Moscow, Russia
03:14 AM
The air in the basement of the Volkov estate didn't just carry the scent of winter; it carried the metallic, heavy tang of fresh iron.
Zyan Volkov didn't look at the man strapped to the chair. The man was a mess of heaving gasps and pleas for a mercy that didn't exist in this latitude. To Zyan, the human screaming in front of him was merely a task—a chore to be completed before he could allow himself his only vice.
Zyan wiped a smudge of blood from his cheek with the back of a gloved hand. He hadn't slept in three days. His eyes, dark as an oil spill, were bloodshot, the pupils blown wide with a simmering, jagged madness that only one thing could quiet.
"Please..." the man wheezed, his voice a jagged tear in the silence. "Volkov... I have a family..."
Zyan finally looked at him. It wasn't a look of hatred. It was the look a gardener gives a weed.
"I know," Zyan's voice was a low, sandpaper rasp, unused to speaking. "I've seen them. Your daughter wears a yellow ribbon in her hair. It's the wrong shade."
Before the man could process the sheer, terrifying intimacy of that statement, Zyan moved. It was a silent, surgical strike. A flash of silver, a wet thud, and then—silence. The only sound left was the hum of the high-end ventilation system stripping the scent of death from the room.
Zyan didn't linger. He shed his blood-stained coat, tossed his gloves into the incinerator, and walked toward the elevator.
He ascended to the top floor—the Sanctuary.
The heavy steel doors hissed open. The room inside was a technological cathedral. One entire wall was composed of sixty-four high-definition monitors, flickering with life.
Zyan sat in his leather chair, his fingers trembling slightly from exhaustion. He didn't look at his bank accounts. He didn't look at the maps of his territory.
His eyes fixed on the center screen.
Milan, Italy.
01:14 AM.
The camera was positioned at a high angle in a bedroom that smelled—even through the screen—of jasmine and incense.
Kiana.
She was asleep. Her dark hair was fanned out across a white silk pillowcase like a spilled inkwell. She looked fragile. Pure. A creature of sunlight currently trapped in the velvet of the night. On her nightstand sat a small brass statue of Krishna.
Zyan leaned forward, his hand hovering over the screen, tracing the curve of her jaw without touching the glass.
"Fifteen years," he whispered, his voice cracking.

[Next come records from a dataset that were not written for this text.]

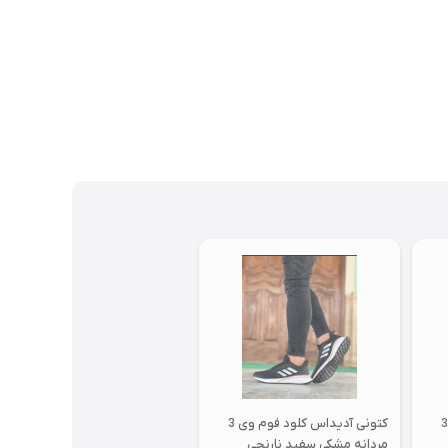
کتونی آدیداس کلود فوم وی 3
کتونی آدیداس کلود فوم وی 3
مردانه مشکی سفید نارنجی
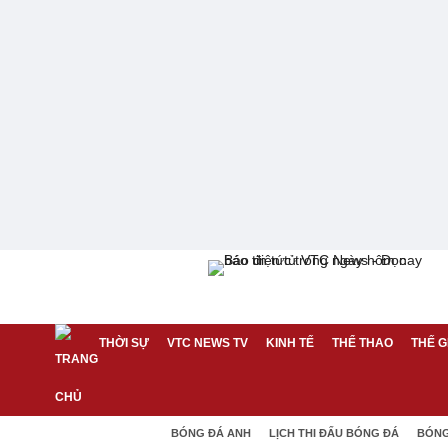
THỜI SỰ
VTC NEWS TV
KINH TẾ
THỂ THAO
THẾ G
BÓNG ĐÁ ANH
LỊCH THI ĐẤU BÓNG ĐÁ
BÓNG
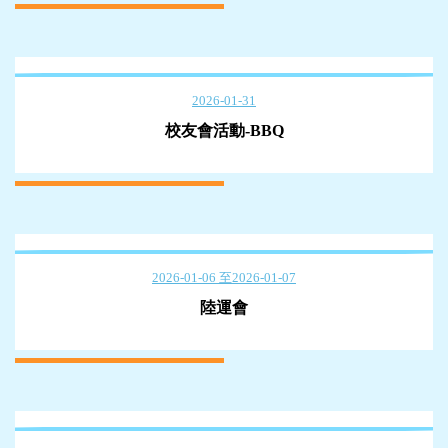
2026-01-31
校友會活動-BBQ
2026-01-06 至2026-01-07
陸運會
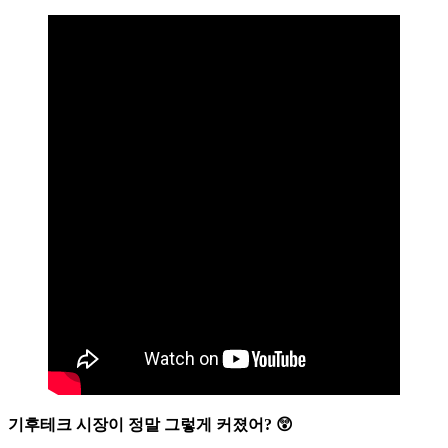
기후테크 시장이 정말 그렇게 커졌어? 😲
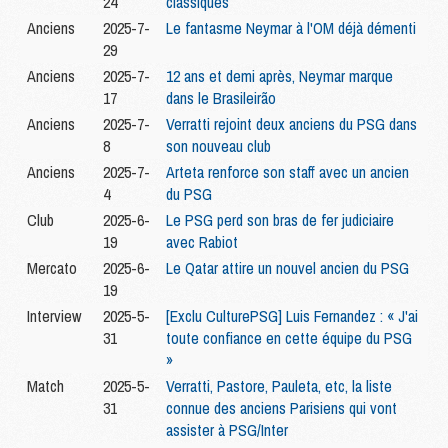
24
classiques
Anciens
2025-7-
Le fantasme Neymar à l'OM déjà démenti
29
Anciens
2025-7-
12 ans et demi après, Neymar marque
17
dans le Brasileirão
Anciens
2025-7-
Verratti rejoint deux anciens du PSG dans
8
son nouveau club
Anciens
2025-7-
Arteta renforce son staff avec un ancien
4
du PSG
Club
2025-6-
Le PSG perd son bras de fer judiciaire
19
avec Rabiot
Mercato
2025-6-
Le Qatar attire un nouvel ancien du PSG
19
Interview
2025-5-
[Exclu CulturePSG] Luis Fernandez : « J'ai
31
toute confiance en cette équipe du PSG
»
Match
2025-5-
Verratti, Pastore, Pauleta, etc, la liste
31
connue des anciens Parisiens qui vont
assister à PSG/Inter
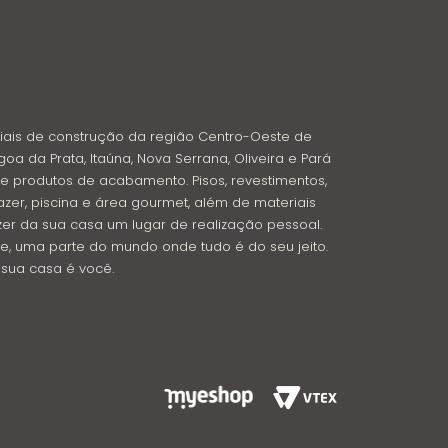
iais de construção da região Centro-Oeste de
goa da Prata, Itaúna, Nova Serrana, Oliveira e Pará
e produtos de acabamento. Pisos, revestimentos,
azer, piscina e área gourmet, além de materiais
azer da sua casa um lugar de realização pessoal.
e, uma parte do mundo onde tudo é do seu jeito.
: sua casa é você.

He reached for a dial on his desk and turned it. Immediately, the room was filled with sound. It wasn't music. It was the audio from a hidden microphone buried in the wall of her Milanese bedroom.
The sound of her breathing. Steady. Soft. Rhythmic.
Zyan closed his eyes, his head falling back against the headrest. The jagged edges of his mind, the voices of the men he had killed, the roar of the Bratva—it all went silent. This was his lullaby.
But then, his phone vibrated on the desk.
It was an encrypted image from his lead scout in Italy.
Zyan opened it. His heart didn't beat; it lunged. The photo showed the moretti dining table. Alessandro was there, smiling. And sitting next to Kiana—sitting too close, his hand inches from her silk-covered thigh—was a man with the arrogant eyes of a Spanish conqueror.
Dante De La Cruz.
Zyan's eyes snapped open. The exhaustion was gone, replaced by a cold, white-hot vacuum of rage. The screens in the room seemed to flicker with his heartbeat.
He looked back at the sleeping Kiana.
"He's in my house," Zyan breathed, his voice trembling with a terrifying, quiet madness. "He's breathing your air, Little Bird."
He stood up, the chair crashing backward. He didn't pack a bag. He didn't call his generals. He simply walked to the wall and tore down a photo of Kiana—one where she was laughing at a street performer—and tucked it into his breast pocket, right over his heart.
"The sun is setting, Kiana," he whispered to the empty, high-tech shrine. "And the shadow is coming home."